Welcome to week ONE of advent.
This is the time of year when we remember Jesus’ coming 2000 years ago as we move into the Christmas season.
This is also the time when we think about Jesus’ coming in the future, that’s why advent is a season of anticipation.
The first time Jesus came was as a baby with a life that led to the cross.
The second time is as our conquering king who is going to bring Heaven to earth.
Since it is the Christmas season it’s a great time to sit and mediate on who this Jesus is and what does it mean to be given salvation through him.
The Apostle Paul worked through this same issue.
As one who was a persecutor of the church who then came face to face with the risen Savior Jesus,
Paul had to wrestle with what this meant for his own life.
Paul came to the conclusion that Jesus was enough. Jesus was enough to justify him before God.
And Jesus was enough as Paul walked through life.
Paul had it settled in his mind, but there were friends of his that still had a hard time understanding the simple but weighty truth of what it meant to live in Christ.
Galatians chapter 2 presents two pictures of what it means to reverse the gospel back to a works based situation and then one picture about what it means to truly follow Jesus. Paul writes this in Galatians 2:1-10 (READ)
Three Pictures

First Picture - Legalism: Right behavior with wrong belief

He’s bringing them back to a moment when the respected church leadership made some decisions about the very issue that they were struggling with in the Galatian church. Most commentators line this up with the Antioch dispute in Acts chapter 15, when Paul went to the Jerusalem church to talk about the added regulations being put on the gentiles. I’m just calling it the Jesus plus movement. The Judiazers wanted to add the regulations of the law, specifically circumcision to the requirements of salvation. What Paul knows is that when you start down the Jesus plus path it’s hard to do a reverse back to the pure and free message that the gospel actually brings. What I mean is, and we see this from the experience of the nation of Israel, once you add a rule then your next course of action when things get complicated is to add another. And when that doesn’t solve the problem then you add another and another, and another. And what you find is that you are then being crushed under a load that you were not made to bear.

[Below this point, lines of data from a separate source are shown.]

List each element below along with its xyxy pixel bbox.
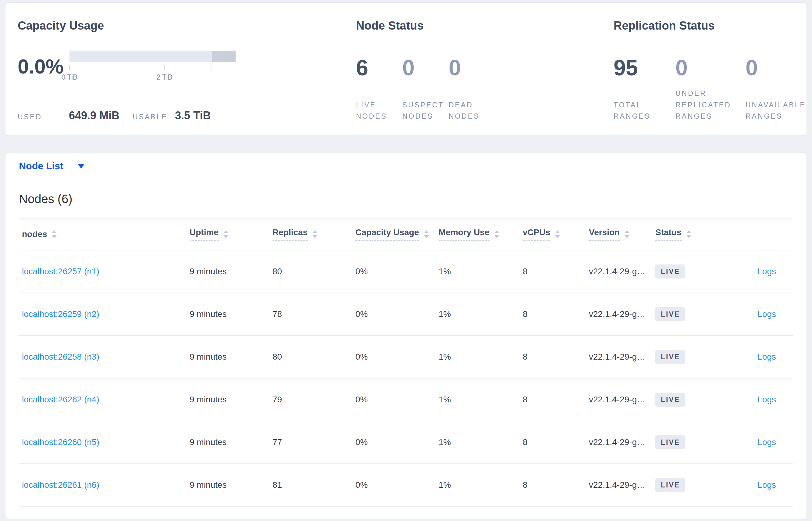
capacity-usage-cell: 0%	[352, 293, 435, 336]
metric-label: LIVE NODES	[356, 99, 402, 122]
table-row: localhost:26261 (n6) 9 minutes 81 0% 1% …	[19, 463, 793, 506]
column-header-label: Memory Use	[438, 228, 489, 241]
uptime-cell: 9 minutes	[187, 421, 269, 463]
uptime-cell: 9 minutes	[187, 336, 269, 378]
status-badge: LIVE	[655, 435, 685, 449]
version-cell: v22.1.4-29-g…	[586, 336, 652, 378]
node-list-dropdown[interactable]: Node List	[19, 160, 85, 172]
node-link[interactable]: localhost:26259 (n2)	[22, 309, 99, 319]
logs-link[interactable]: Logs	[758, 395, 776, 404]
vcpus-cell: 8	[520, 336, 586, 378]
logs-link[interactable]: Logs	[758, 352, 776, 361]
node-link[interactable]: localhost:26260 (n5)	[22, 437, 99, 447]
node-list-card: Nodes (6) nodes	[5, 179, 807, 519]
capacity-bar-track	[70, 51, 236, 62]
metric: 0 UNAVAILABLE RANGES	[745, 46, 807, 122]
usable-label: USABLE	[133, 113, 175, 121]
capacity-usage-cell: 0%	[352, 378, 435, 421]
column-header[interactable]: Uptime	[187, 219, 269, 250]
gauge-tick-mark	[117, 65, 117, 70]
replicas-cell: 79	[269, 378, 352, 421]
logs-link[interactable]: Logs	[758, 437, 776, 447]
memory-use-cell: 1%	[435, 336, 520, 378]
metric: 0 SUSPECT NODES	[402, 46, 449, 122]
uptime-cell: 9 minutes	[187, 293, 269, 336]
sort-icon	[424, 230, 429, 238]
nodes-table-title: Nodes (6)	[19, 179, 793, 206]
metric-value: 6	[356, 57, 402, 79]
metric-label: UNDER-REPLICATED RANGES	[675, 88, 745, 122]
column-header-label: Replicas	[272, 228, 308, 241]
capacity-gauge-row: 0.0% 0 TiB	[18, 51, 356, 82]
metric-label: UNAVAILABLE RANGES	[745, 99, 807, 122]
capacity-gauge-ticks: 0 TiB 2 TiB	[70, 62, 236, 82]
gauge-tick-label: 0 TiB	[62, 73, 77, 82]
table-row: localhost:26262 (n4) 9 minutes 79 0% 1% …	[19, 378, 793, 421]
used-value: 649.9 MiB	[69, 109, 133, 122]
gauge-tick-mark	[69, 65, 70, 70]
column-header[interactable]: Memory Use	[435, 219, 520, 250]
node-link[interactable]: localhost:26258 (n3)	[22, 352, 99, 361]
column-header[interactable]: Capacity Usage	[352, 219, 435, 250]
column-header[interactable]: Replicas	[269, 219, 352, 250]
column-header[interactable]: Status	[652, 219, 715, 250]
replication-status-title: Replication Status	[614, 18, 807, 33]
replicas-cell: 81	[269, 463, 352, 506]
sort-icon	[52, 230, 57, 238]
vcpus-cell: 8	[520, 421, 586, 463]
column-header-label: Uptime	[190, 228, 218, 241]
status-badge: LIVE	[655, 478, 685, 492]
uptime-cell: 9 minutes	[187, 463, 269, 506]
metric-label: DEAD NODES	[449, 99, 495, 122]
node-link[interactable]: localhost:26261 (n6)	[22, 480, 99, 490]
column-header-label: Version	[589, 228, 620, 241]
status-badge: LIVE	[655, 392, 685, 407]
node-status-section: Node Status 6 LIVE NODES 0 SUSPECT NODES…	[356, 18, 614, 122]
column-header[interactable]: nodes	[19, 219, 187, 250]
gauge-tick-label: 2 TiB	[157, 73, 172, 82]
capacity-usage-title: Capacity Usage	[18, 18, 356, 33]
usable-value: 3.5 TiB	[175, 109, 211, 122]
metric: 6 LIVE NODES	[356, 46, 402, 122]
node-status-title: Node Status	[356, 18, 614, 33]
replicas-cell: 77	[269, 421, 352, 463]
metric: 95 TOTAL RANGES	[614, 46, 675, 122]
node-link[interactable]: localhost:26262 (n4)	[22, 395, 99, 404]
metric-value: 0	[675, 57, 745, 79]
sort-icon	[494, 230, 499, 238]
gauge-tick-mark	[212, 65, 212, 70]
memory-use-cell: 1%	[435, 250, 520, 293]
sort-icon	[555, 230, 560, 238]
node-link[interactable]: localhost:26257 (n1)	[22, 267, 99, 276]
uptime-cell: 9 minutes	[187, 250, 269, 293]
logs-link[interactable]: Logs	[758, 267, 776, 276]
column-header-label: vCPUs	[523, 228, 550, 241]
sort-icon	[223, 230, 228, 238]
version-cell: v22.1.4-29-g…	[586, 463, 652, 506]
column-header[interactable]: vCPUs	[520, 219, 586, 250]
column-header[interactable]	[715, 219, 793, 250]
column-header[interactable]: Version	[586, 219, 652, 250]
logs-link[interactable]: Logs	[758, 309, 776, 319]
metric: 0 UNDER-REPLICATED RANGES	[675, 46, 745, 122]
uptime-cell: 9 minutes	[187, 378, 269, 421]
capacity-usage-cell: 0%	[352, 463, 435, 506]
cluster-summary-card: Capacity Usage 0.0% 0 TiB	[5, 2, 807, 136]
metric-value: 95	[614, 57, 675, 79]
view-selector-bar: Node List	[5, 153, 807, 179]
column-header-label: nodes	[22, 229, 47, 239]
metric-value: 0	[402, 57, 449, 79]
replicas-cell: 78	[269, 293, 352, 336]
version-cell: v22.1.4-29-g…	[586, 421, 652, 463]
replication-metrics: 95 TOTAL RANGES 0 UNDER-REPLICATED RANGE…	[614, 46, 807, 122]
replicas-cell: 80	[269, 250, 352, 293]
node-status-metrics: 6 LIVE NODES 0 SUSPECT NODES 0 DEAD NODE…	[356, 46, 614, 122]
gauge-tick-mark	[164, 65, 165, 70]
sort-icon	[312, 230, 317, 238]
nodes-table: nodes Uptime Replicas	[19, 218, 793, 507]
metric-value: 0	[745, 57, 807, 79]
table-row: localhost:26258 (n3) 9 minutes 80 0% 1% …	[19, 336, 793, 378]
metric: 0 DEAD NODES	[449, 46, 495, 122]
metric-label: SUSPECT NODES	[402, 99, 449, 122]
logs-link[interactable]: Logs	[758, 480, 776, 490]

So Paul in his letter to the Galatian church is saying we need to nip this in the bud really quick. We can’t let this get out of control.
So let me tell you about a time when the church leaders in Jerusalem and I got together to talk through this circumcision thing.

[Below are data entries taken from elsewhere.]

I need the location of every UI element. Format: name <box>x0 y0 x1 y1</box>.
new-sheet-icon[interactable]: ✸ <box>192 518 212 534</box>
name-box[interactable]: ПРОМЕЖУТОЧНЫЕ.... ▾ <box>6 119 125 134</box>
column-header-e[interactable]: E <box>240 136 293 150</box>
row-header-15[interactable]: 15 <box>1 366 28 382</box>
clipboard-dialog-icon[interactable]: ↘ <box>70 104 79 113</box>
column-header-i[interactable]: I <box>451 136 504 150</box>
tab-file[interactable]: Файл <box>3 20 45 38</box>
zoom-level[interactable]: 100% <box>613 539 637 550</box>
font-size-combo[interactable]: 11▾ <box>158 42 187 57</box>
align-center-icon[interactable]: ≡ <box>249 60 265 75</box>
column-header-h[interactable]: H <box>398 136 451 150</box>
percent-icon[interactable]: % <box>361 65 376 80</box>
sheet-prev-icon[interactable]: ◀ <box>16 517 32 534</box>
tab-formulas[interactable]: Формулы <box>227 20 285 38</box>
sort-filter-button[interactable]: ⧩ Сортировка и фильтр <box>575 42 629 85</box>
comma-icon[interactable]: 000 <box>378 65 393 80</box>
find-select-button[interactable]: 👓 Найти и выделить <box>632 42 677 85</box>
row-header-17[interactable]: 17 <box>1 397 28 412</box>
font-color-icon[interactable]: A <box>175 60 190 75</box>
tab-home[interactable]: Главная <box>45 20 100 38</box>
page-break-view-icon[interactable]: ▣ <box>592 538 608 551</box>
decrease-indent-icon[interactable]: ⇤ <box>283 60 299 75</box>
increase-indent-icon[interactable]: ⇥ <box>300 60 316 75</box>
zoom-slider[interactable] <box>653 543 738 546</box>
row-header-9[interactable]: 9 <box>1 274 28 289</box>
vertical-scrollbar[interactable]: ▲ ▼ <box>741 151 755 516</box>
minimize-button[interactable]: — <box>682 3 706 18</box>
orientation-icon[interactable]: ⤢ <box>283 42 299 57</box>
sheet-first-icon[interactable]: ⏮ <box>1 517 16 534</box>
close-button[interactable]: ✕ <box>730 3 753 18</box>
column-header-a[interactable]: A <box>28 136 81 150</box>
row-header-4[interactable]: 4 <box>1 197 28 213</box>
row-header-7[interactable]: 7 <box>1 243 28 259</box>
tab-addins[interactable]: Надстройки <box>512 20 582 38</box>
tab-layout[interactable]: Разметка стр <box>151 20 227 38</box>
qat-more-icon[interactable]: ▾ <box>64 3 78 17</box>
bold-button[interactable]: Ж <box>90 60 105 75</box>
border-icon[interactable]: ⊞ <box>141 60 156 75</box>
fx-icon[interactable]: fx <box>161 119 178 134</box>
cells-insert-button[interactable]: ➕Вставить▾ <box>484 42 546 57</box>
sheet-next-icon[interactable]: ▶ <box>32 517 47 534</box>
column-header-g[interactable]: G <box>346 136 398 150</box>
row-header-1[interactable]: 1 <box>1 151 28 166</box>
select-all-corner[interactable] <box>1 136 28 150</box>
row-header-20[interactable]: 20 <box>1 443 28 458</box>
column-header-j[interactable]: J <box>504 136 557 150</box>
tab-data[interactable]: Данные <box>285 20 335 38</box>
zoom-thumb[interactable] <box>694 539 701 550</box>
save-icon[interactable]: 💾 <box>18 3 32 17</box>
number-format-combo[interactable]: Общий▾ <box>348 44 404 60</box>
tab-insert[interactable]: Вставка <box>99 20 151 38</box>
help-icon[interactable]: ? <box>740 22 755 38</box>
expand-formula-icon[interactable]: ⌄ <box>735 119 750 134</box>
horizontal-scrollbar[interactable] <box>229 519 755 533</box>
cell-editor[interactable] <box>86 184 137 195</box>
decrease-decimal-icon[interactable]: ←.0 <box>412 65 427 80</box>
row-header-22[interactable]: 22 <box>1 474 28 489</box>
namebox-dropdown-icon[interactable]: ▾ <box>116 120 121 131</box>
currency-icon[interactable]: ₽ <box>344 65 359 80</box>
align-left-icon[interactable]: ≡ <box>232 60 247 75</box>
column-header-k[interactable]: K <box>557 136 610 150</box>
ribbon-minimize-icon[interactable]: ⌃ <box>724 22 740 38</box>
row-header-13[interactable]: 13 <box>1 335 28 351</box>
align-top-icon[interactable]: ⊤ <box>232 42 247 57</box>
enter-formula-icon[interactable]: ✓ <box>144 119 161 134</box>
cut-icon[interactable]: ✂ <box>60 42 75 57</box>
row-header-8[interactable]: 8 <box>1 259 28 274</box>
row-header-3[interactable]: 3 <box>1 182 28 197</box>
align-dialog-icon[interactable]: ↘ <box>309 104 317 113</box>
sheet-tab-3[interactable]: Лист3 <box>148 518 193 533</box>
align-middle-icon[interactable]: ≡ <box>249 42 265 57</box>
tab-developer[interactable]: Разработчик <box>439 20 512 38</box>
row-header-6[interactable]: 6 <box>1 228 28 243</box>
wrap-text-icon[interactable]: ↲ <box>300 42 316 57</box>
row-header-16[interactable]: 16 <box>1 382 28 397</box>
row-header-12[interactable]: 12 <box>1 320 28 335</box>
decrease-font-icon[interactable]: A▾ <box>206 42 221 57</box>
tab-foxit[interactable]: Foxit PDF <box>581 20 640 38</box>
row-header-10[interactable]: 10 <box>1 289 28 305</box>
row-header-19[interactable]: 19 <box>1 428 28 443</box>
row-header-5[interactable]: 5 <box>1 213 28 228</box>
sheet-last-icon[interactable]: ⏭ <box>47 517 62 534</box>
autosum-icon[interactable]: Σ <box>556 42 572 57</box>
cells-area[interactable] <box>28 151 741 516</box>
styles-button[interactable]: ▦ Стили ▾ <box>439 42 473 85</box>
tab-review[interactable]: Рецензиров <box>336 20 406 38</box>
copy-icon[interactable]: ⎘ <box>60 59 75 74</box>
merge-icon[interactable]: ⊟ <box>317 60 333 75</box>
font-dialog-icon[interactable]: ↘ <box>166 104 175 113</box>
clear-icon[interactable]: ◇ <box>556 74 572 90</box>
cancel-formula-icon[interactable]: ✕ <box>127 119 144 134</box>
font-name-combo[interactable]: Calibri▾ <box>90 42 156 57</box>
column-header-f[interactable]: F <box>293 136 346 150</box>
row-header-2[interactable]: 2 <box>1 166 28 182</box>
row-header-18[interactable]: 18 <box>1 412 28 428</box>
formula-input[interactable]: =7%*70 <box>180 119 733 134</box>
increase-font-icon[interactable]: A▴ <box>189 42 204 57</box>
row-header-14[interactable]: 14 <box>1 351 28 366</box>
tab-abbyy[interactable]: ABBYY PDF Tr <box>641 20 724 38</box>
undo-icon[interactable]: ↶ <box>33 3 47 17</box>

Paul says that, just like you, there was another church who had false teachers come into their midst, he even uses the words to spy on us. Like the men you were listening to they also were compelling our gentile brothers to get circumcised and for the church to follow the customs of the law. We recognized this and decided to set off for Jerusalem to make sure that what we were preaching was the same message that they had received. I even took Titus with me because he was a Greek and he himself was not circumcised. We were dead set on not submitting to what these false teachers had to say, but we wanted to go down to Jerusalem just to make sure.

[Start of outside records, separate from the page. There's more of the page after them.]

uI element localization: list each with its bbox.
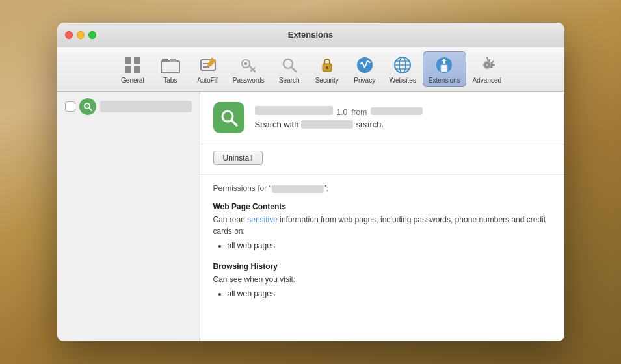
- extension-search-name-bar: [301, 120, 353, 129]
- extension-version: 1.0: [337, 108, 348, 117]
- svg-point-15: [326, 66, 328, 69]
- security-icon: [317, 55, 337, 75]
- web-page-heading: Web Page Contents: [213, 202, 551, 211]
- svg-point-16: [357, 57, 373, 73]
- websites-icon: [392, 55, 413, 75]
- minimize-button[interactable]: [77, 31, 85, 39]
- svg-rect-1: [134, 57, 140, 64]
- svg-rect-0: [125, 57, 131, 64]
- autofill-label: AutoFill: [197, 77, 218, 84]
- extension-from-text: from: [351, 108, 367, 117]
- extension-sidebar-name: [100, 101, 192, 112]
- permissions-name-bar: [272, 185, 324, 193]
- privacy-icon: [354, 55, 375, 75]
- browsing-list: all web pages: [213, 289, 551, 298]
- web-page-desc-prefix: Can read: [213, 215, 248, 224]
- general-icon: [122, 55, 143, 75]
- search-label: Search: [279, 77, 300, 84]
- svg-rect-5: [162, 58, 168, 62]
- extension-info: 1.0 from Search with search.: [255, 106, 551, 129]
- toolbar-security[interactable]: Security: [309, 52, 345, 86]
- main-window: Extensions General Tab: [57, 23, 564, 341]
- extension-name-row: 1.0 from: [255, 106, 551, 117]
- traffic-lights: [65, 31, 96, 39]
- uninstall-section: Uninstall: [200, 144, 564, 175]
- toolbar-websites[interactable]: Websites: [384, 52, 421, 86]
- toolbar-autofill[interactable]: AutoFill: [190, 52, 226, 86]
- browsing-desc: Can see when you visit:: [213, 274, 551, 285]
- extensions-icon: [434, 55, 455, 75]
- svg-rect-2: [125, 66, 131, 73]
- extension-name-bar: [255, 106, 333, 115]
- detail-pane: 1.0 from Search with search. Uninstall: [200, 92, 564, 341]
- websites-label: Websites: [390, 77, 416, 84]
- web-page-desc: Can read sensitive information from web …: [213, 214, 551, 237]
- permissions-suffix: ”:: [324, 184, 328, 193]
- search-text-suffix: search.: [356, 120, 384, 129]
- web-page-desc-highlight: sensitive: [247, 215, 278, 224]
- toolbar-tabs[interactable]: Tabs: [152, 52, 189, 86]
- advanced-label: Advanced: [473, 77, 501, 84]
- extension-icon: [213, 102, 244, 133]
- extension-sidebar-icon: [79, 98, 96, 115]
- permission-group-browsing: Browsing History Can see when you visit:…: [213, 262, 551, 298]
- passwords-label: Passwords: [233, 77, 265, 84]
- main-content: 1.0 from Search with search. Uninstall: [57, 92, 564, 341]
- tabs-icon: [160, 55, 181, 75]
- svg-line-28: [89, 108, 92, 110]
- titlebar: Extensions: [57, 23, 564, 47]
- toolbar-privacy[interactable]: Privacy: [347, 52, 383, 86]
- privacy-label: Privacy: [354, 77, 375, 84]
- tabs-label: Tabs: [163, 77, 177, 84]
- permission-group-web-page: Web Page Contents Can read sensitive inf…: [213, 202, 551, 250]
- toolbar-search[interactable]: Search: [271, 52, 308, 86]
- maximize-button[interactable]: [88, 31, 96, 39]
- autofill-icon: [198, 55, 218, 75]
- window-title: Extensions: [288, 30, 333, 40]
- passwords-icon: [238, 55, 259, 75]
- browsing-heading: Browsing History: [213, 262, 551, 271]
- sidebar: [57, 92, 200, 341]
- security-label: Security: [315, 77, 339, 84]
- permissions-section: Permissions for “”: Web Page Contents Ca…: [200, 175, 564, 341]
- browsing-list-item: all web pages: [228, 289, 551, 298]
- extensions-label: Extensions: [429, 77, 460, 84]
- sidebar-extension-row[interactable]: [62, 97, 194, 116]
- web-page-list-item: all web pages: [228, 241, 551, 250]
- permissions-title: Permissions for “”:: [213, 184, 551, 193]
- general-label: General: [121, 77, 144, 84]
- extension-from-bar: [371, 107, 423, 115]
- uninstall-button[interactable]: Uninstall: [213, 151, 263, 165]
- svg-point-26: [486, 64, 488, 66]
- extension-search-text: Search with search.: [255, 120, 551, 129]
- toolbar: General Tabs AutoFill: [57, 47, 564, 92]
- svg-rect-4: [161, 61, 179, 73]
- toolbar-advanced[interactable]: Advanced: [468, 52, 507, 86]
- extension-checkbox[interactable]: [65, 101, 75, 112]
- extension-header: 1.0 from Search with search.: [200, 92, 564, 144]
- permissions-prefix: Permissions for “: [213, 184, 272, 193]
- search-icon: [279, 55, 300, 75]
- svg-rect-6: [170, 58, 176, 62]
- advanced-icon: [477, 55, 497, 75]
- close-button[interactable]: [65, 31, 73, 39]
- toolbar-passwords[interactable]: Passwords: [228, 52, 270, 86]
- svg-line-13: [291, 67, 296, 72]
- web-page-list: all web pages: [213, 241, 551, 250]
- toolbar-extensions[interactable]: Extensions: [423, 51, 466, 87]
- search-text-prefix: Search with: [255, 120, 299, 129]
- svg-point-11: [244, 62, 247, 65]
- svg-rect-3: [134, 66, 140, 73]
- toolbar-general[interactable]: General: [114, 52, 151, 86]
- svg-line-30: [231, 120, 237, 125]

When we got there we met with those who were highest up in the church. And guess what, let me tell you what the leaders said. Chapter 2 verse 15 - “they added nothing to me.” In fact as we talked they saw that I had been given the same commission as the rest of the Apostles. Just like the gospel had gone out to our jewish brothers and sisters I was entrusted with that same message for the gentiles. And Paul tells his audience that “the ONE at work in Peter for an apostleship to the circumcised was also as work in me for the Gentiles.” If you want to talk about God working, well it was concluded that God was working in both our mission fields. They went as far as to give us the “right hand of fellowship” and agreed that we should continue our work with the gentiles. James, John, and Peter recognized that our work was on the same level as their’s and they acknowledged that we were equal partners in the ministry.
I could see Paul saying you Galatians have been told that I am an inferior Apostle. That I’m not carrying the full message. Tell you what, how about you go see James, or Peter, or John, you’ve heard of them right? If you need any further proof of the work that I did with you all you have to do is ask, and they will tell you.
False brothers - Gentile circumcision
Titus was not circumcised - Whereas Timothy went through the ritual
Legalism - working in our own power according to our own rules, to earn God’s favor.
Good things for the wrong reasons:
Judaizers - good thing of following God’s law. But doing the laws out of legalism so that by performing these acts they earned favor by God.
Today
Quiet times
Study of the Bible
Prayer
Avoiding certain sins
Certain types of worship
Helping others
Having to have certain characteristics - Christians should be like this. Leaders should be like this. This is how others should treat me.
Having to use certain spiritual gifts
Masks and no masks.
If you don’t vote this way then you are not a Christian.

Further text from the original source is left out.